Fortunately, it is possible to transform your body into a fat burning machine. When you are in the ketosis, fat becomes the primary source of energy. Once this happens your body is not waiting for more glucose, he wants to burn fat.
So in a way you are starving carbs to lower your level of glucose, hence insulin level goes down, the liver starts breaking down fat in your body. The liver produces ketones, and they help to reduce fat.
That is a Fast Summit where nutrition experts discuss fasting on a deeper level, and you will learn everything necessary about fasting.
How long does it take to get into the metabolic state?
The levels of ketosis are
• > 0.5mmol/l – light ketoses, reachable after a few days
• 1.0 – 3.0 mmol/l – optimal ketosis level
• 3.0 mmol/l – people doing intense sports & diet
• > 6 mmol/l – only possible with diabetes I
Below 0.5 mmol/l you will not burn more fat. Once you reach 0.5 mmol/l, you slowly start burning more fat. The optimal level is considered 3, as you can see above. Usually, you should try the ketogenic diet at last for one month to see if it works for you and to reach the optimal ketosis level.
Once you are in a metabolic state of ketosis,
You will experience a lot of benefits
A) The number one advantage is you will lose weight
B) You will be able to reduce blood sugar
C) more energy
D) increased focus
E) Better skin
G) Helps to stop the growth of cancerous cells in your body
Opinions differ if you should measure your state of ketosis or not. Some people say a good meal plan should accomplish this as well, and in some books, I have read you should start measuring your ketosis level with urinal and blood ketone meters to consider ketogenic diet results seriously.
That is excellent info now, but how should you use it?
1) Set a goal
For example, lose 15 pounds, lose 10 inches of belly fat. Improve your physical condition.
2) Prepare yourself mentally with the help of friends or use audio programs
3) Start adjusting your meal plan
(some awesome recipes you will find right below)
4) Start using checklists to control your weight loss.
If you do not lose weight, you should check if you are eating correctly. Common mistakes are
You eat not fat enough
You eat too much protein
You do not drink enough water
If you discover you are not losing weight, you should, in that case, start to measure your ketogenic level.
I hope you got all the info about the ketogenic diet you wanted. With this foundation, you can now gather more information if you want to and you can explore further articles on my website or anywhere else you want. Feel free to comment on this article and let me know if I could give you enough information on this topic. I will be more then happy to answer, and if you want to help me to improve my articles this would be great for everyone that wants to get information on the ketogenic diet.

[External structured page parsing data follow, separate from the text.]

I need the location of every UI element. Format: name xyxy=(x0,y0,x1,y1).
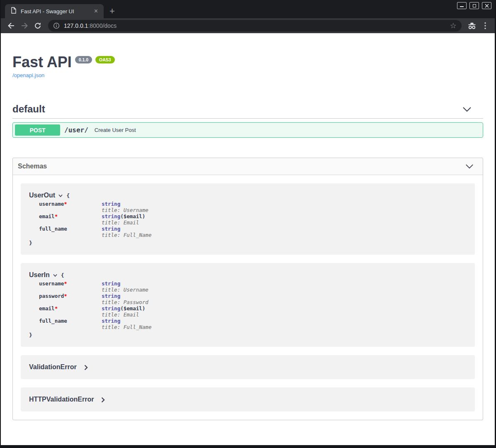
post-method-badge: POST xyxy=(15,124,60,136)
page-icon xyxy=(11,7,17,15)
tab-title: Fast API - Swagger UI xyxy=(21,8,92,15)
browser-menu-button[interactable] xyxy=(480,20,491,31)
window-maximize-button[interactable] xyxy=(469,2,479,9)
window-controls xyxy=(457,2,491,9)
page-content: Fast API 0.1.0 OAS3 /openapi.json defaul… xyxy=(1,33,495,445)
tag-header[interactable]: default xyxy=(12,103,483,115)
required-star: * xyxy=(64,280,67,287)
window-minimize-button[interactable] xyxy=(457,2,467,9)
endpoint-path: /user/ xyxy=(64,126,88,134)
close-brace: } xyxy=(29,240,32,246)
property-title: title: Username xyxy=(102,207,148,213)
opblock-post-user[interactable]: POST /user/ Create User Post xyxy=(12,122,483,138)
back-icon xyxy=(7,22,15,30)
property-type: string xyxy=(102,280,120,287)
chevron-down-icon[interactable] xyxy=(53,274,58,277)
property-row: username* string title: Username xyxy=(39,280,467,293)
schemas-header[interactable]: Schemas xyxy=(13,158,483,175)
chevron-right-icon[interactable] xyxy=(84,365,88,370)
window-close-button[interactable] xyxy=(482,2,491,9)
schemas-body: UserOut { username* string title: Userna… xyxy=(13,175,483,420)
tag-section-default: default POST /user/ Create User Post xyxy=(12,103,483,138)
model-title: HTTPValidationError xyxy=(29,396,94,403)
property-row: username* string title: Username xyxy=(39,201,467,213)
version-badge: 0.1.0 xyxy=(75,56,92,63)
required-star: * xyxy=(64,293,67,299)
forward-button[interactable] xyxy=(19,20,30,31)
url-text: 127.0.0.1:8000/docs xyxy=(64,22,450,29)
property-title: title: Email xyxy=(102,312,145,318)
incognito-avatar-button[interactable] xyxy=(467,20,477,31)
property-row: full_name string title: Full_Name xyxy=(39,226,467,238)
bookmark-star-icon[interactable]: ☆ xyxy=(450,22,457,29)
model-header[interactable]: UserOut { xyxy=(29,192,467,199)
property-name: username xyxy=(39,201,64,207)
browser-tab[interactable]: Fast API - Swagger UI × xyxy=(5,4,104,18)
minimize-icon xyxy=(460,6,464,7)
model-properties: username* string title: Username passwor… xyxy=(39,280,467,330)
maximize-icon xyxy=(473,4,476,7)
property-format: ($email) xyxy=(120,213,145,219)
close-icon xyxy=(485,4,489,8)
endpoint-summary: Create User Post xyxy=(95,127,136,133)
property-name: email xyxy=(39,213,55,219)
browser-window: Fast API - Swagger UI × + 127.0.0.1:8000… xyxy=(0,0,496,448)
property-type: string xyxy=(102,293,120,299)
required-star: * xyxy=(64,201,67,207)
model-title: ValidationError xyxy=(29,363,77,371)
property-name: full_name xyxy=(39,318,67,324)
swagger-ui-page: Fast API 0.1.0 OAS3 /openapi.json defaul… xyxy=(1,54,495,420)
property-title: title: Username xyxy=(102,287,148,293)
chevron-down-icon[interactable] xyxy=(465,164,474,169)
url-host: 127.0.0.1 xyxy=(64,22,88,29)
model-properties: username* string title: Username email* … xyxy=(39,201,467,238)
model-header[interactable]: UserIn { xyxy=(29,271,467,279)
property-type: string xyxy=(102,226,120,232)
address-bar[interactable]: 127.0.0.1:8000/docs ☆ xyxy=(48,20,462,32)
reload-icon xyxy=(34,22,42,30)
open-brace: { xyxy=(61,272,64,278)
new-tab-button[interactable]: + xyxy=(109,7,115,16)
property-title: title: Full_Name xyxy=(102,232,151,238)
required-star: * xyxy=(55,213,58,219)
property-row: password* string title: Password xyxy=(39,293,467,305)
openapi-json-link[interactable]: /openapi.json xyxy=(12,72,44,78)
property-type: string xyxy=(102,318,120,324)
property-name: username xyxy=(39,280,64,287)
property-format: ($email) xyxy=(120,305,145,312)
chevron-right-icon[interactable] xyxy=(101,397,105,403)
model-box-validationerror[interactable]: ValidationError xyxy=(21,355,475,379)
tag-divider xyxy=(12,118,483,119)
chevron-down-icon[interactable] xyxy=(58,194,63,197)
property-type: string xyxy=(102,305,120,312)
model-box-userout: UserOut { username* string title: Userna… xyxy=(21,183,475,255)
property-name: full_name xyxy=(39,226,67,232)
property-name: email xyxy=(39,305,55,312)
schemas-heading: Schemas xyxy=(18,163,47,170)
titlebar: Fast API - Swagger UI × + xyxy=(1,0,495,18)
tag-name: default xyxy=(12,103,45,115)
reload-button[interactable] xyxy=(32,20,43,31)
property-name: password xyxy=(39,293,64,299)
required-star: * xyxy=(55,305,58,312)
property-row: email* string($email) title: Email xyxy=(39,213,467,226)
model-box-userin: UserIn { username* string title: Usernam… xyxy=(21,263,475,347)
kebab-menu-icon xyxy=(484,22,486,30)
back-button[interactable] xyxy=(6,20,17,31)
schemas-section: Schemas UserOut { username* xyxy=(12,158,483,420)
tab-close-icon[interactable]: × xyxy=(92,8,100,15)
model-title: UserIn xyxy=(29,271,50,279)
model-title: UserOut xyxy=(29,192,55,199)
open-brace: { xyxy=(66,192,70,199)
model-box-httpvalidationerror[interactable]: HTTPValidationError xyxy=(21,387,475,411)
toolbar: 127.0.0.1:8000/docs ☆ xyxy=(1,18,495,33)
close-brace: } xyxy=(29,332,32,338)
property-title: title: Full_Name xyxy=(102,324,151,330)
property-row: full_name string title: Full_Name xyxy=(39,318,467,330)
property-type: string xyxy=(102,201,120,207)
chevron-down-icon[interactable] xyxy=(462,107,472,112)
property-title: title: Email xyxy=(102,219,145,226)
info-icon xyxy=(53,22,60,29)
property-type: string xyxy=(102,213,120,219)
property-row: email* string($email) title: Email xyxy=(39,305,467,318)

As promised I will ship you two awesome ketogenic recipes at the end of this article. Enjoy them and as always
stay healthy and fit
Keto-Shake Angry Cow
Preparation 2 min
200 g water
100 g cream
15 g whey protein powder vanilla
15 g almond puree
15 g coconut puree
1 tablespoon coconut or MCT oil
100 g frozen strawberries or raspberries
Put all ingredients in a mixer and prepare the shake
Bacon with Avocado
Preparation 5 min
6 thick slices of bacon
100 g sour cream
Heat coconut oil in a pan and put the bacon in. Serve on a plate with the peeled avocado cut into slices. Pour the remaining coconut oil over the plate.